O Porco na tabela do bicho
O Porco ocupa o grupo 18 dos 25 da tabela do bicho, com as dezenas 69, 70, 71 e 72 — é dele, portanto, a virada da casa dos 60 para a dos 70. Seus vizinhos de tabela são o Macaco, no grupo 17, e o Pavão, no 19.
Na aposta de grupo, a lógica é a de sempre: vale a dezena sorteada, formada pelos dois últimos algarismos do número premiado. Se ela for 69, 70, 71 ou 72, o Porco deu. Quanto se recebe por acerto é outra conversa — os multiplicadores variam de banca para banca — e o funcionamento geral do sorteio está explicado em como funciona o jogo do bicho.
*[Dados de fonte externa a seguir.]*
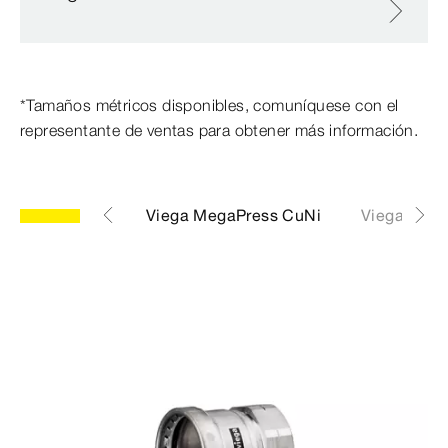
*Tamaños métricos disponibles, comuníquese con el
representante de ventas para obtener más información.
ega MegaPress
Viega MegaPress CuNi
Viega ProP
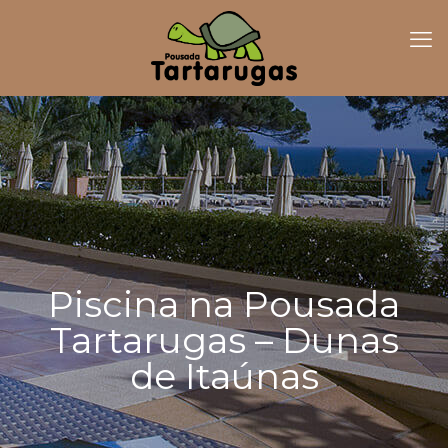
Piscina na Pousada
Tartarugas – Dunas
de Itaúnas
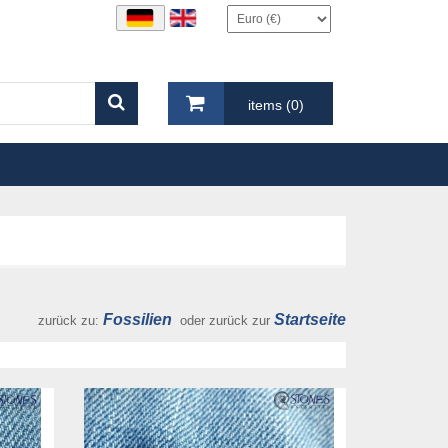
items (0)
Fossilien
Startseite
zurück zu:
oder zurück zur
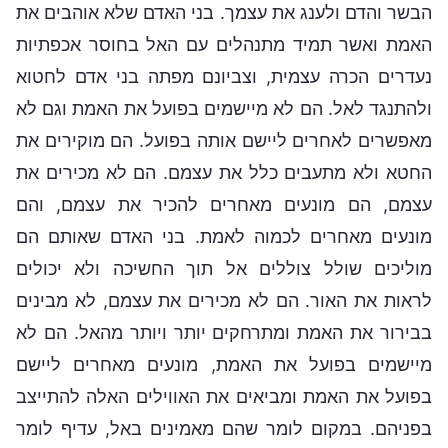
הבשר והדם ולענג את עצמך. בני האדם שלא אוהבים את
האמת ואשר תמיד מתנהלים עם האל בחוסר אכפתיות
נעדרים הכרה עצמית, וצביונם מפתה בני אדם לחטוא
ולהתנגד לאל. הם לא מיישמים בפועל את האמת וגם לא
מאפשרים לאחרים ליישם אותה בפועל. הם מוקירים את
החטא ולא מתעבים כלל את עצמם. הם לא מכירים את
עצמם, הם מונעים מאחרים להכיר את עצמם, והם
מונעים מאחרים לכמוה לאמת. בני האדם שאותם הם
מוליכים שולל צוללים אל תוך החשיכה ולא יכולים
לראות את האור. הם לא מכירים את עצמם, לא מבינים
בבירור את האמת ומתרחקים יותר ויותר מהאל. הם לא
מיישמים בפועל את האמת, מונעים מאחרים ליישם
בפועל את האמת ומביאים את האווילים האלה להתייצב
בפניהם. במקום לומר שהם מאמינים באל, עדיף לומר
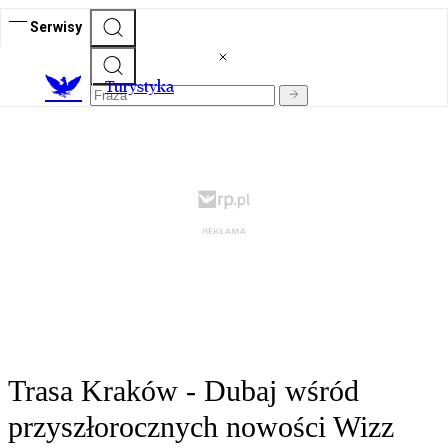
Serwisy
T
urystyka
Trasa Kraków - Dubaj wśród
przyszłorocznych nowości Wizz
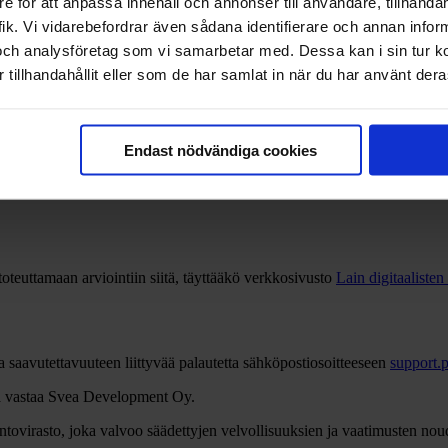
e för att anpassa innehåll och annonser till användare, tillhandah
ik. Vi vidarebefordrar även sådana identifierare och annan informa
uttuu hieman) (WCAG 2.4.7)
aa hieman (WCAG 1.4.4)
och analysföretag som vi samarbetar med. Dessa kan i sin tur 
tillhandahållit eller som de har samlat in när du har använt deras
aan kohtuuttomaan rasitteeseen.
Endast nödvändiga cookies
oteuttamaan arviointiin siitä, täyttääkö verkkosivusto
Lain digitaaliste
a saavutettavuuteen liittyvää palautetta sähköpostiosoitteeseen
support.
stä vastaa Svea Development Oy.
ovirasto, joka valvoo säädettyjen velvollisuuksien ja vaatimusten noud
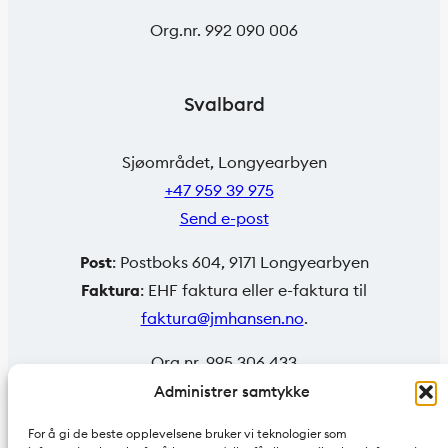
Org.nr. 992 090 006
Svalbard
Sjøområdet, Longyearbyen
+47 959 39 975
Send e-post
Post
: Postboks 604, 9171 Longyearbyen
Faktura
: EHF faktura eller e-faktura til
faktura@jmhansen.no
.
Org.nr. 995 306 433
Administrer samtykke
For å gi de beste opplevelsene bruker vi teknologier som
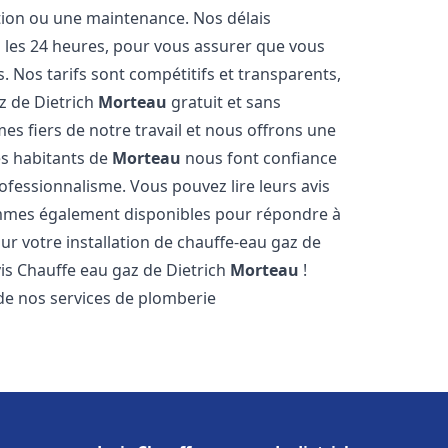
ation ou une maintenance. Nos délais
s les 24 heures, pour vous assurer que vous
. Nos tarifs sont compétitifs et transparents,
z de Dietrich
Morteau
gratuit et sans
 fiers de notre travail et nous offrons une
es habitants de
Morteau
nous font confiance
ofessionnalisme. Vous pouvez lire leurs avis
sommes également disponibles pour répondre à
ur votre installation de chauffe-eau gaz de
vis Chauffe eau gaz de Dietrich
Morteau
!
de nos services de plomberie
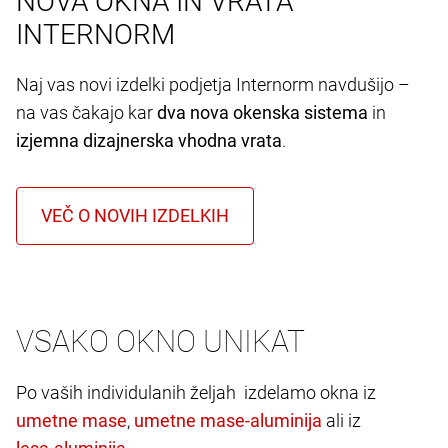
NOVA OKNA IN VRATA
INTERNORM
Naj vas novi izdelki podjetja Internorm navdušijo –
na vas čakajo kar
dva nova okenska sistema
in
izjemna dizajnerska vhodna vrata
.
VSAKO OKNO UNIKAT
Po vaših individulanih željah izdelamo okna iz
,
ali iz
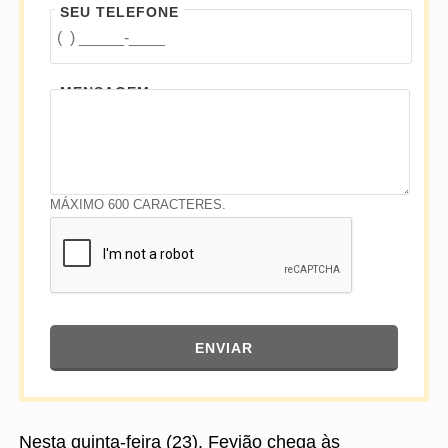
SEU TELEFONE
MENSAGEM
MÁXIMO 600 CARACTERES.
ENVIAR
Nesta quinta-feira (23), Feyjão chega às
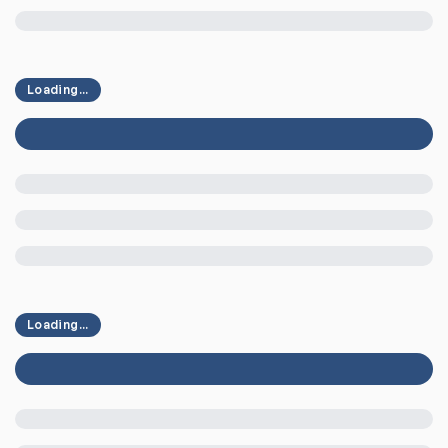
Loading...
Loading...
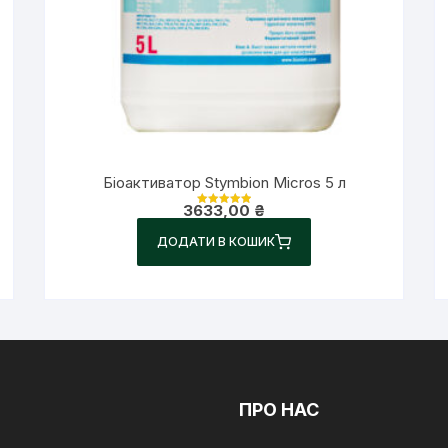
Біоактиватор Stymbion Micros 5 л
3633,00
₴
Оцінено в
5.00
з 5
ДОДАТИ В КОШИК
ПРО НАС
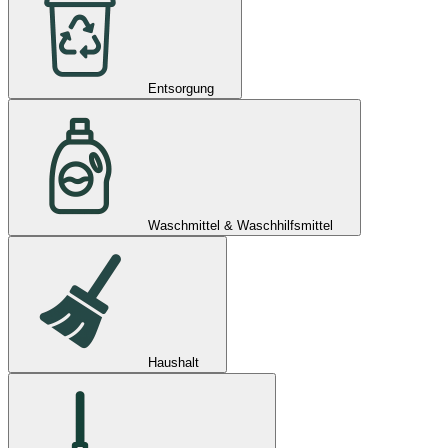
Entsorgung
Waschmittel & Waschhilfsmittel
Haushalt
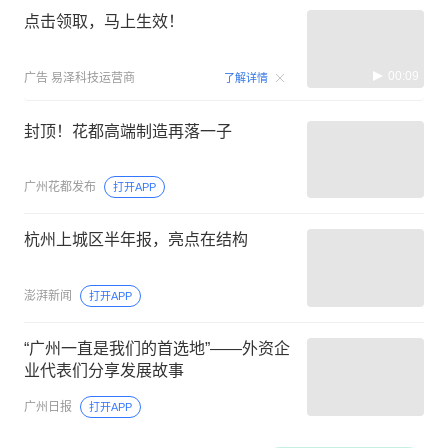
点击领取，马上生效！
00:09
广告
易泽科技运营商
了解详情
封顶！花都高端制造再落一子
广州花都发布
打开APP
杭州上城区半年报，亮点在结构
澎湃新闻
打开APP
“广州一直是我们的首选地”——外资企
业代表们分享发展故事
广州日报
打开APP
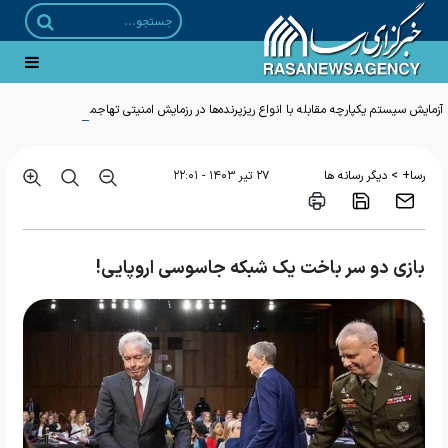
آزمایش سیستم یکپارچه مقابله با انواع ریزپرنده‌ها در رزمایش امنیتی تهاجمی نزاجا
>
رسا+
دیگر رسانه ها
۲۷ تير ۱۴۰۳ - ۲۲:۰۱
بازی دو سر باخت یک شبکه جاسوسی اروپایی!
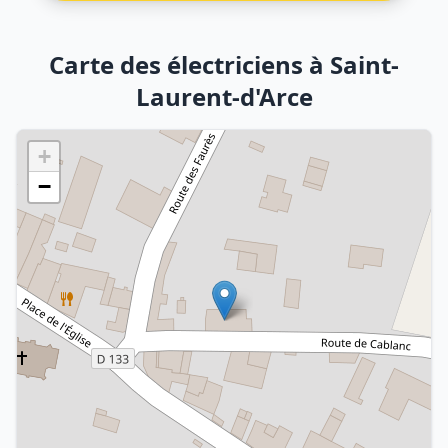
Carte des électriciens à Saint-
Laurent-d'Arce
+
−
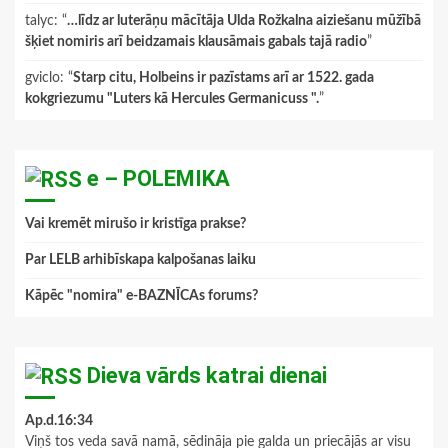
talyc
: “
…līdz ar luterāņu mācītāja Ulda Rožkalna aiziešanu mūžībā
šķiet nomiris arī beidzamais klausāmais gabals tajā radio
”
gviclo
: “
Starp citu, Holbeins ir pazīstams arī ar 1522. gada
kokgriezumu "Luters kā Hercules Germanicuss ".
”
e – POLEMIKA
Vai kremēt mirušo ir kristīga prakse?
Par LELB arhibīskapa kalpošanas laiku
Kāpēc "nomira" e-BAZNĪCAs forums?
Dieva vārds katrai dienai
Ap.d.16:34
Viņš tos veda savā namā, sēdināja pie galda un priecājās ar visu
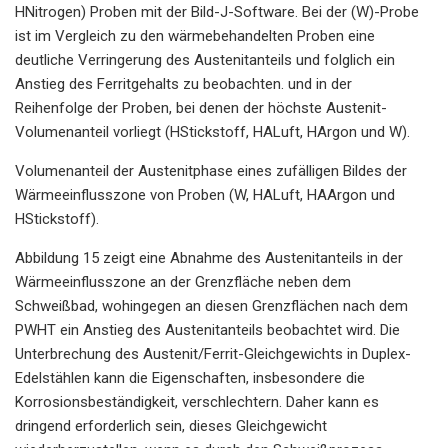
HNitrogen) Proben mit der Bild-J-Software. Bei der (W)-Probe
ist im Vergleich zu den wärmebehandelten Proben eine
deutliche Verringerung des Austenitanteils und folglich ein
Anstieg des Ferritgehalts zu beobachten. und in der
Reihenfolge der Proben, bei denen der höchste Austenit-
Volumenanteil vorliegt (HStickstoff, HALuft, HArgon und W).
Volumenanteil der Austenitphase eines zufälligen Bildes der
Wärmeeinflusszone von Proben (W, HALuft, HAArgon und
HStickstoff).
Abbildung 15 zeigt eine Abnahme des Austenitanteils in der
Wärmeeinflusszone an der Grenzfläche neben dem
Schweißbad, wohingegen an diesen Grenzflächen nach dem
PWHT ein Anstieg des Austenitanteils beobachtet wird. Die
Unterbrechung des Austenit/Ferrit-Gleichgewichts in Duplex-
Edelstählen kann die Eigenschaften, insbesondere die
Korrosionsbeständigkeit, verschlechtern. Daher kann es
dringend erforderlich sein, dieses Gleichgewicht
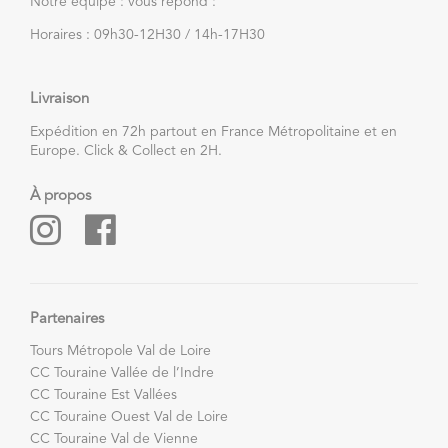
Notre équipe : vous répond :
Horaires : 09h30-12H30 / 14h-17H30
Livraison
Expédition en 72h partout en France Métropolitaine et en
Europe. Click & Collect en 2H.
À propos
Partenaires
Tours Métropole Val de Loire
CC Touraine Vallée de l’Indre
CC Touraine Est Vallées
CC Touraine Ouest Val de Loire
CC Touraine Val de Vienne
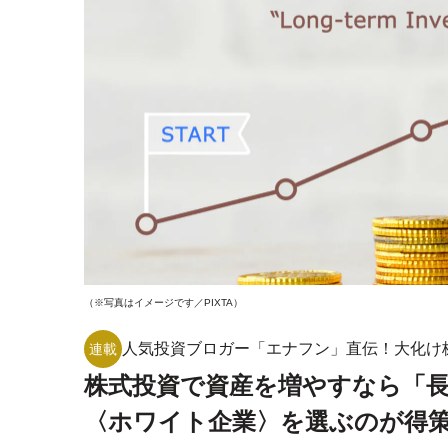
（※写真はイメージです／PIXTA）
人気投資ブロガー「エナフン」直伝！大化け
連載
株式投資で資産を増やすなら「長
〈ホワイト企業〉を選ぶのが得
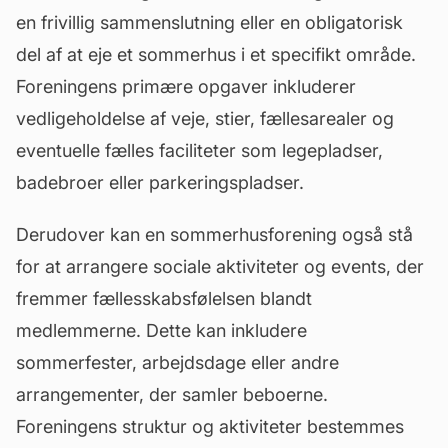
en frivillig sammenslutning eller en obligatorisk
del af at eje et sommerhus i et specifikt område.
Foreningens primære opgaver inkluderer
vedligeholdelse af veje, stier,
fællesarealer
og
eventuelle fælles faciliteter som legepladser,
badebroer eller parkeringspladser.
Derudover kan en sommerhusforening også stå
for at arrangere sociale aktiviteter og events, der
fremmer fællesskabsfølelsen blandt
medlemmerne. Dette kan inkludere
sommerfester, arbejdsdage eller andre
arrangementer, der samler beboerne.
Foreningens struktur og aktiviteter bestemmes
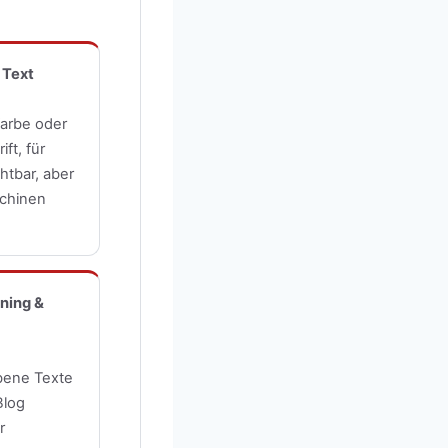
 Text
farbe oder
ift, für
htbar, aber
chinen
nning &
bene Texte
Blog
r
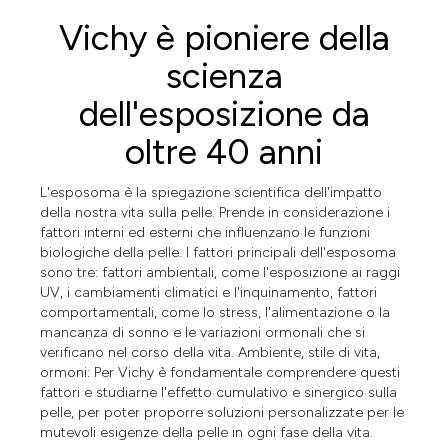
Vichy è pioniere della
scienza
dell'esposizione da
oltre 40 anni
L'esposoma è la spiegazione scientifica dell'impatto
della nostra vita sulla pelle. Prende in considerazione i
fattori interni ed esterni che influenzano le funzioni
biologiche della pelle. I fattori principali dell'esposoma
sono tre: fattori ambientali, come l'esposizione ai raggi
UV, i cambiamenti climatici e l'inquinamento, fattori
comportamentali, come lo stress, l'alimentazione o la
mancanza di sonno e le variazioni ormonali che si
verificano nel corso della vita. Ambiente, stile di vita,
ormoni: Per Vichy è fondamentale comprendere questi
fattori e studiarne l'effetto cumulativo e sinergico sulla
pelle, per poter proporre soluzioni personalizzate per le
mutevoli esigenze della pelle in ogni fase della vita.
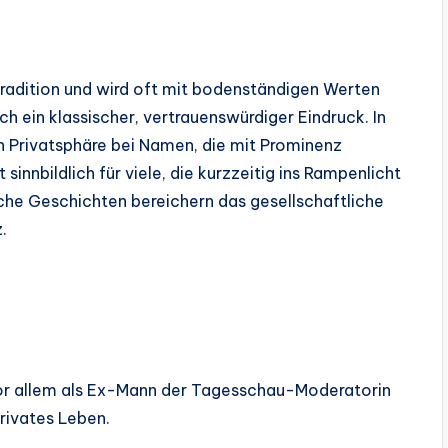
Tradition und wird oft mit bodenständigen Werten
ch ein klassischer, vertrauenswürdiger Eindruck. In
h Privatsphäre bei Namen, die mit Prominenz
sinnbildlich für viele, die kurzzeitig ins Rampenlicht
che Geschichten bereichern das gesellschaftliche
.
vor allem als Ex-Mann der Tagesschau-Moderatorin
privates Leben.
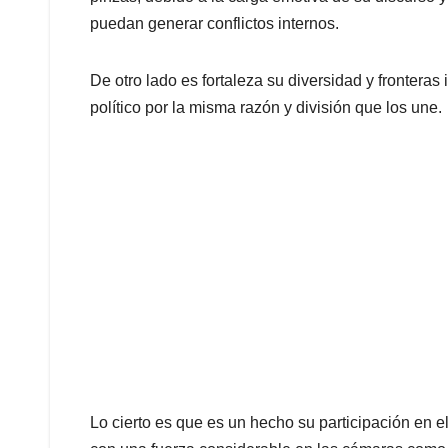
puedan generar conflictos internos.
De otro lado es fortaleza su diversidad y fronteras 
político por la misma razón y división que los une.
Lo cierto es que es un hecho su participación en e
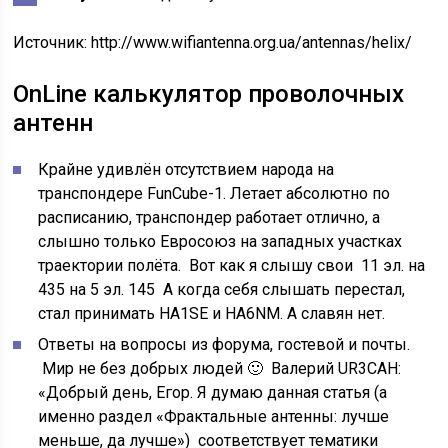
Источник:
http://www.wifiantenna.org.ua/antennas/helix/
OnLine калькулятор проволочных
антенн
Крайне удивлён отсутствием народа на
транспондере FunCube-1. Летает абсолютно по
расписанию, транспондер работает отлично, а
слышно только Евросоюз на западных участках
траектории полёта. Вот как я слышу свои 11 эл. на
435 на 5 эл. 145 А когда себя слышать перестал,
стал принимать HA1SE и HA6NM. А славян нет.
Ответы на вопросы из форума, гостевой и почты.
Мир не без добрых людей 🙂 Валерий UR3CAH:
«Добрый день, Егор. Я думаю данная статья (а
именно раздел «Фрактальные антенны: лучше
меньше, да лучше») соответствует тематики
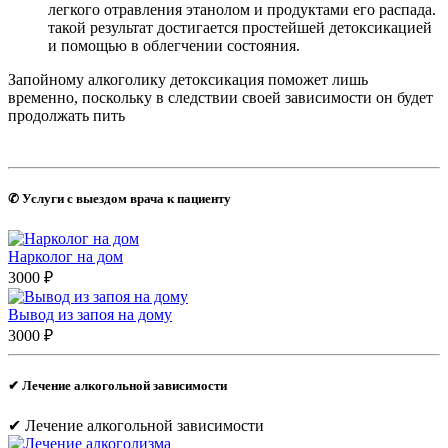
легкого отравления этанолом и продуктами его распада.
такой результат достигается простейшей детоксикацией
и помощью в облегчении состояния.
Запойному алкоголику детоксикация поможет лишь
временно, поскольку в следствии своей зависимости он будет
продолжать пить
✆ Услуги с выездом врача к пациенту
Нарколог на дом
3000 ₽
Вывод из запоя на дому
3000 ₽
✔︎ Лечение алкогольной зависимости
✔︎ Лечение алкогольной зависимости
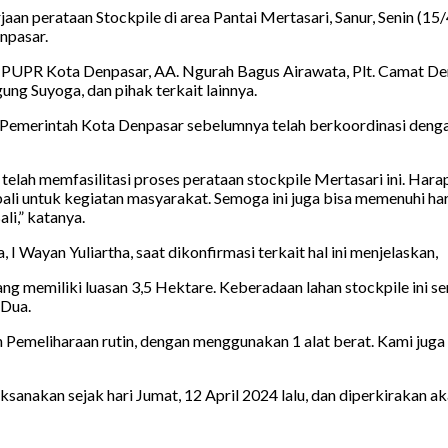
an perataan Stockpile di area Pantai Mertasari, Sanur, Senin (15/
enpasar.
 PUPR Kota Denpasar, AA. Ngurah Bagus Airawata, Plt. Camat Denp
ng Suyoga, dan pihak terkait lainnya.
Pemerintah Kota Denpasar sebelumnya telah berkoordinasi dengan
ah memfasilitasi proses perataan stockpile Mertasari ini. Harapan
ali untuk kegiatan masyarakat. Semoga ini juga bisa memenuhi ha
li,” katanya.
 I Wayan Yuliartha, saat dikonfirmasi terkait hal ini menjelaskan,
ng memiliki luasan 3,5 Hektare. Keberadaan lahan stockpile ini s
a Dua.
n Pemeliharaan rutin, dengan menggunakan 1 alat berat. Kami juga 
aksanakan sejak hari Jumat, 12 April 2024 lalu, dan diperkirakan a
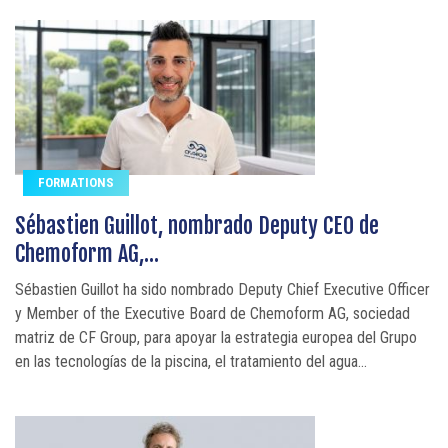
FORMATIONS
Sébastien Guillot, nombrado Deputy CEO de
Chemoform AG,...
Sébastien Guillot ha sido nombrado Deputy Chief Executive Officer
y Member of the Executive Board de Chemoform AG, sociedad
matriz de CF Group, para apoyar la estrategia europea del Grupo
en las tecnologías de la piscina, el tratamiento del agua...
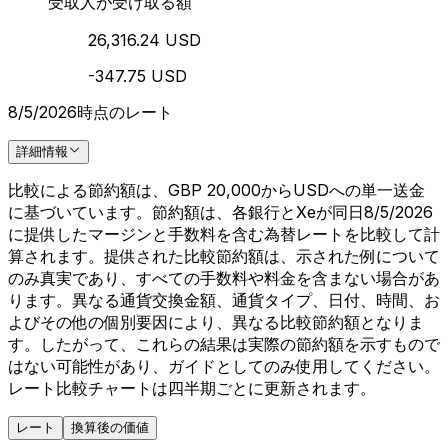
受取人が受け取る額
26,316.24 USD
-347.75 USD
8/5/2026時点のレート
詳細情報
比較による節約額は、GBP 20,000からUSDへの単一送金
に基づいています。節約額は、各銀行とXeが同日8/5/2026
に提供したマージンと手数料を含む為替レートを比較して計
算されます。提供された比較節約額は、示された例について
のみ真実であり、すべての手数料や料金を含まない場合があ
ります。異なる通貨交換金額、通貨タイプ、日付、時間、お
よびその他の個別要因により、異なる比較節約額となりま
す。したがって、これらの結果は実際の節約額を示すもので
はない可能性があり、ガイドとしてのみ使用してください。
レート比較チャートは四半期ごとに更新されます。
レート
換算後の価値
O que significa sonhar com porco
Na tradição dos palpites, sonhar com porco é sonhar com abundância. Diz o costume que o porco anuncia ganhos materiais, fartura em casa e boa fase para os negócios — quanto mais gordo o animal do sonho, mais generosa a leitura popular.
Há também a versão de contrapeso, porque a sabedoria das esquinas nunca é ingênua: porco magro ou chafurdando na lama, segundo a crença, pediria cuidado com desperdício e com descuidos que sujam o que estava limpo. Tudo tradição, nada garantido — o tema completo está em sonhos e palpites.
Curiosidades
- O cofrinho em formato de porquinho é talvez o símbolo mais universal da poupança — e no Brasil não é diferente: gerações de crianças aprenderam a guardar moedas na barriga de um porco de louça.
- Reza uma tradição de virada de ano bastante difundida por aqui que comer carne de porco traz progresso, porque o porco fuça para a frente — ao contrário da galinha, que cisca para trás. Superstição de mesa farta, combinando com o espírito do grupo 18.
- “Espírito de porco” é como o brasileiro chama quem faz o mal pelo prazer de atrapalhar — curiosamente, uma das poucas expressões em que o bicho aparece como vilão, na contramão da sua fama de bicho da sorte grande.
- No universo rural brasileiro, engordar o porco do quintal era, literalmente, poupança viva: a família criava o animal o ano inteiro para garantir a festa e o sustento. É desse costume que vem boa parte do simbolismo de fartura que o grupo carrega no jogo.